Detect encoding-tags in python

Posted 2012-04-22 19:50. Tagged python, unicode, hack, fileinput.

Please note that this post is 13 years old. The information herein may be outdated.

When iterating over a set of input files in Python, how to decode the lines of each file with the correct encoding?

I wrote a hook for the fileinput module to look for a -*- coding: foo -*- marker in the first lines of each file.

In Python, there is a usefull method called fileinput.input for reading input lines from multiple files, commonly used like so:

# files may be from command line arguments
for line in fileinput.input(files):
    parse(line)

Used as above, each line will consist of the encoded bytes exactly as they appear in the files. That is rarely usefull, so there is way to open each input file with a hook to decode the data:

for line in fileinput.input(files,
                            openhook=fileinput.hook_encoded('utf-8')):
    parse(line)

This is good if you know the file encoding when you write the program (or can give them with e.g. a command line argument). But what if different input files may be written in different encodings?

Luckily, there is a convention often used to specify the encoding of a file in the beginning of a file itself, in rather plain text, like so:

#  -*- coding: utf-8 -*-
actual content goes here.
The first line don't have to start with a hash, but is often
a comment in whatever languge / format the file is in.

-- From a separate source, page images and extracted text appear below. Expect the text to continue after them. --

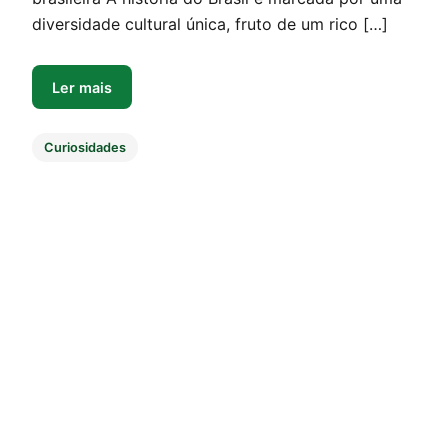
diversidade cultural única, fruto de um rico […]
Ler mais
Curiosidades
Paginação de posts
1
2
3
…
23
Post seguinte
»
Início
Matheus Clemente
forneas
© 2024 Gol na Arena. Todos os direitos reservados.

I didn’t find any existing way to detect the coding tag so I can just ignore any encoding issues and read the files as intended, so I wrote one. Maybe it can be of use for someone else?

def detect_encoding(default='utf-8'):
    """A hook for fileinput to detect encoding tags at start of each file."""
    def open_hook(filename, mode):
        import codecs, re
        f = open(filename, mode)
        # Check the two first lines for an encoding mark!
        coding = re.search(r'-\*- +(en)?coding: (?P<c>[a-z0-9_-]+) +-\*-',
                           f.readline() + f.readline())
        f.close()
        return codecs.open(filename, mode,
                           coding.group('c') if coding else default)
    return open_hook

for line in fileinput.input(sourcefiles, openhook=detect_encoding()):
    parse(line)

As you can see, I open each file (in raw bytes mode) and read two lines from it, before closing it and opening it again with the correct encoding.

Yes, I’m sure there is a performance penalty to this, but I can’t see a more efficient way to do it in Python. Can you?

Comments

This post is 13 years old, comments are disabled.